Shonan meeting on Software Contracts

Post date: 09-Jun-2014 08:09:09

Upcoming Seminars

A calculus of contracting systems

A theory of agreements and protection

May 29-30

Shonan meeting on Software Contracts

for Communication, Monotoring, and Security

Massimo Bartoletti

Dip. Matematica e Informatica - University of Cagliari

Abstract of the first talk.

We address the problem of modelling and verifying contract-oriented systems, wherein distributed agents may advertise and stipulate contracts, but — differently from most other approaches to distributed agents — are not assumed to always behave “honestly”.

We model such systems in CO2, a basic calculus for contract-oriented computing. CO2 features primitives for advertising contracts, for reaching agreements, and for querying the fulfilment of contracts. Coordination among participants happens via multi-party sessions, which are created once agreements are reached.

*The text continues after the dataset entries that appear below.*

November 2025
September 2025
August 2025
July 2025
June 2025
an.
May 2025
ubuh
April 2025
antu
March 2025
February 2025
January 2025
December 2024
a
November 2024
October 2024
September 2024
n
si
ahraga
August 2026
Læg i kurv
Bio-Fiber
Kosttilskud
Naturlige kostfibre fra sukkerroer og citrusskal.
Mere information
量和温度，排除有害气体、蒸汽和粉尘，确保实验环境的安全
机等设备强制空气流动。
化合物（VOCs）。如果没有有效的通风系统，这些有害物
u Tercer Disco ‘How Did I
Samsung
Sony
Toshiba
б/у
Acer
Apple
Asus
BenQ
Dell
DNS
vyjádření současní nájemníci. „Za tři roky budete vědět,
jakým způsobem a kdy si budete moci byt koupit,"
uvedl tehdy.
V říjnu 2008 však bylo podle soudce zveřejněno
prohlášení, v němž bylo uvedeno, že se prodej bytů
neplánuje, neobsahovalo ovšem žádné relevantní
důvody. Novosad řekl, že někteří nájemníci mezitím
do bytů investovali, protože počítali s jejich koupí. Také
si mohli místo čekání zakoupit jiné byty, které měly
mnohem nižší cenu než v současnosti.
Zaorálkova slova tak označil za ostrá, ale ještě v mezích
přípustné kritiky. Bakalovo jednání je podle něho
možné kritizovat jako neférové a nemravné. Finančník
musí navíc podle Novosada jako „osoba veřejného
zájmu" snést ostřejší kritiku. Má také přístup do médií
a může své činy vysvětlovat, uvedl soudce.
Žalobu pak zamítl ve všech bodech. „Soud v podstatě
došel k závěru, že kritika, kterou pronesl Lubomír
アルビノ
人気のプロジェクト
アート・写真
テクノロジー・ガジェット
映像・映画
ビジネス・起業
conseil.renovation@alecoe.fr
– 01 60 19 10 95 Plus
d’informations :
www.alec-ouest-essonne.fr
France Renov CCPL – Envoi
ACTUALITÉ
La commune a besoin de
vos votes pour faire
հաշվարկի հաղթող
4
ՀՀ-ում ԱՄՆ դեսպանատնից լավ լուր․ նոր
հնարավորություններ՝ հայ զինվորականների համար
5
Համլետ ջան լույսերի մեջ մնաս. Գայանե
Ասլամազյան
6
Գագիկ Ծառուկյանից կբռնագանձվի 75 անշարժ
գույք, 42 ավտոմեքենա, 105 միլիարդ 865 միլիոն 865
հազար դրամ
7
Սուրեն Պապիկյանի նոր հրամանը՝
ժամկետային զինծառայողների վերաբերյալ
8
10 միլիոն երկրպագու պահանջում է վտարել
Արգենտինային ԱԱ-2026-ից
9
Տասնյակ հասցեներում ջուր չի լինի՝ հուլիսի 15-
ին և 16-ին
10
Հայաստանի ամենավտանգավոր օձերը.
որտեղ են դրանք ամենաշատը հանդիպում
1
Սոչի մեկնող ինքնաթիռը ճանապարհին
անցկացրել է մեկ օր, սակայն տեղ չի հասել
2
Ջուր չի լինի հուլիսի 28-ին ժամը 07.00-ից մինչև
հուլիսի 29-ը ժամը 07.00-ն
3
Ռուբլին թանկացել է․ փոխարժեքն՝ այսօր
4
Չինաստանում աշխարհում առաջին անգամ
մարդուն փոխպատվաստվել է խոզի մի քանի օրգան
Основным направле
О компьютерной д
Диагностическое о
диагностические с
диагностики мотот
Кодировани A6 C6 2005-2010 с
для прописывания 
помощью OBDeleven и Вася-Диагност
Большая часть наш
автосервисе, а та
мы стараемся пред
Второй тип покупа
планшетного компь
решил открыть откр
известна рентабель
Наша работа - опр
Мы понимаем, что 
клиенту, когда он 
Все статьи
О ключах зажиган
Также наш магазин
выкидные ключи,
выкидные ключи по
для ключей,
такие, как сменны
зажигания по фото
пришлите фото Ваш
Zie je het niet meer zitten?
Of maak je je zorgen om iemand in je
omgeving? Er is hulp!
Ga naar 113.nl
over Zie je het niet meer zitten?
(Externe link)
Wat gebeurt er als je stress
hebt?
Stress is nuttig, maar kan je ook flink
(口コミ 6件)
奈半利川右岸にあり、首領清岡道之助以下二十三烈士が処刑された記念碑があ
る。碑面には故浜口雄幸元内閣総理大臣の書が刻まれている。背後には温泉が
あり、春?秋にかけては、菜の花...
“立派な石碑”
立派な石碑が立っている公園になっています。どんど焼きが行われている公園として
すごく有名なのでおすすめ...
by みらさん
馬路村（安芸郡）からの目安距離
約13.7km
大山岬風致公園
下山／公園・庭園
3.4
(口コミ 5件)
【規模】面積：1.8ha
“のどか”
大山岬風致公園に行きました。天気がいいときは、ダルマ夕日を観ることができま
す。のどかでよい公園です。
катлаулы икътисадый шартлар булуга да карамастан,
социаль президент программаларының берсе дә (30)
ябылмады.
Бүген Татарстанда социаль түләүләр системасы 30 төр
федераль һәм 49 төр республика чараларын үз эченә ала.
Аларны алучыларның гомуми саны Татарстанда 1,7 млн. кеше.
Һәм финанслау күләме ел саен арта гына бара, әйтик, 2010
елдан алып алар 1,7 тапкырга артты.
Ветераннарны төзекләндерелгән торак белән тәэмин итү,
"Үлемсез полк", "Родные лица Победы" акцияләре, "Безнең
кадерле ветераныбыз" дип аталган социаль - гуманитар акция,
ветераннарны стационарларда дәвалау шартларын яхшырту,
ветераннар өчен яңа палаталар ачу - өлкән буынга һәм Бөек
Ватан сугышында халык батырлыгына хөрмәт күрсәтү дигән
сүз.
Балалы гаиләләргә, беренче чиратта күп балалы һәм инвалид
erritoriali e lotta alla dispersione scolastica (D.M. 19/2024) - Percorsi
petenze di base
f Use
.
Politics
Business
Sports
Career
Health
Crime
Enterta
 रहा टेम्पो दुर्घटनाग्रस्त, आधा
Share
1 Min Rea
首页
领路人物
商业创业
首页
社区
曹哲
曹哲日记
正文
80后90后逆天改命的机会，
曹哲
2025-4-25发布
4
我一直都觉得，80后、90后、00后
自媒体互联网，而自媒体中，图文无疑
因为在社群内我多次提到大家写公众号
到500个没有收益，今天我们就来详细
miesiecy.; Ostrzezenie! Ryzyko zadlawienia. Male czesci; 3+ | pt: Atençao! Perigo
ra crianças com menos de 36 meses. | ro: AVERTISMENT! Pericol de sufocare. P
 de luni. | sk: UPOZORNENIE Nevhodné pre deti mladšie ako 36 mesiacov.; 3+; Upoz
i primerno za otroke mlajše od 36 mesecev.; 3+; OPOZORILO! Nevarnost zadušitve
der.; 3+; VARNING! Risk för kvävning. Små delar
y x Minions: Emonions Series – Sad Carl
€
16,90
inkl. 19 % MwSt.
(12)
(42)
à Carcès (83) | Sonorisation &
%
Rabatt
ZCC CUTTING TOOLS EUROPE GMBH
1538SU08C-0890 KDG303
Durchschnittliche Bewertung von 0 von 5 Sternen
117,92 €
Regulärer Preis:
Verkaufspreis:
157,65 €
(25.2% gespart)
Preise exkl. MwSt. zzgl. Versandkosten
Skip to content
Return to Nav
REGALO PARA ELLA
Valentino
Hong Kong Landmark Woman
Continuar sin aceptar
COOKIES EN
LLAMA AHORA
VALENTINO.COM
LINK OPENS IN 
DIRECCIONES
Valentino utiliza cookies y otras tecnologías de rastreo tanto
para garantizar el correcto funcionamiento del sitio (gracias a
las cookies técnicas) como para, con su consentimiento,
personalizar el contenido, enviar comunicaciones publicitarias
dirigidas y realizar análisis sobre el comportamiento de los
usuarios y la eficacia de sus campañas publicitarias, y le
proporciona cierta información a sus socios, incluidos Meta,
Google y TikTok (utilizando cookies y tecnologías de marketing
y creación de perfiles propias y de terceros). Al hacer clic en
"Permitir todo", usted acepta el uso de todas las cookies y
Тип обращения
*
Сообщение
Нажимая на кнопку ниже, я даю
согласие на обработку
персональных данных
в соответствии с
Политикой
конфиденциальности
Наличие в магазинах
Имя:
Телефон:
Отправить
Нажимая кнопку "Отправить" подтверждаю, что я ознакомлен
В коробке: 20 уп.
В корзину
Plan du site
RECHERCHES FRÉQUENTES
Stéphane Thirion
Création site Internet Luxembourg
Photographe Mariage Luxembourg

The possibility of not keeping promises gives rise to a rich variety of possible misbehaviours, which we illustrate with the help some examples. We discuss some verification techniques to ensure “honesty”, namely that a participant always respects her contracts, in all possible execution contexts.

The honesty property is quite strong, because it requires that a participant is capable of fulfilling her obligations also when the context plays against her. We discuss some work in progress about weaker notions of honesty (which however still guarantee safe interactions among agents), and their relation with different cases of inter-session dependencies. Our final goal is a theory for blame shifting, allowing to determine when a (not-strictly-honest) agent can blame other (dishonest) agents for her contractual violations.

Abstract of the second talk.

We present a theory of contracts, interpreted as multi-player concurrent games among competitive participants. The two key notions of our model are that of agreement and protection. The agreement property is a game-theoretic generalization of the notion of compliance typically studied in session behaviours: a participant agrees on a contract if she has a strategy to reach her goals (or make another participant chargeable for a violation), whatever the moves of her adversaries. The protection property is relevant when contract brokers are untrusted: a participant is protected by a contract when she has a strategy to defend herself in all possible contexts, even in those where she has not reached an agreement.

We show that, in a relevant class of contracts, agreements and protection mutually exclude each other. We then propose a novel formalism for modelling contractual obligations (event structures with circular causality), which allows us to construct contracts which guarantee both agreements and protection. Finally, we establish a correspondence between game-theoretic contracts and Propositional Contract Logic, by showing that winning strategies in game-theoretic contracts are related to proofs in the logic.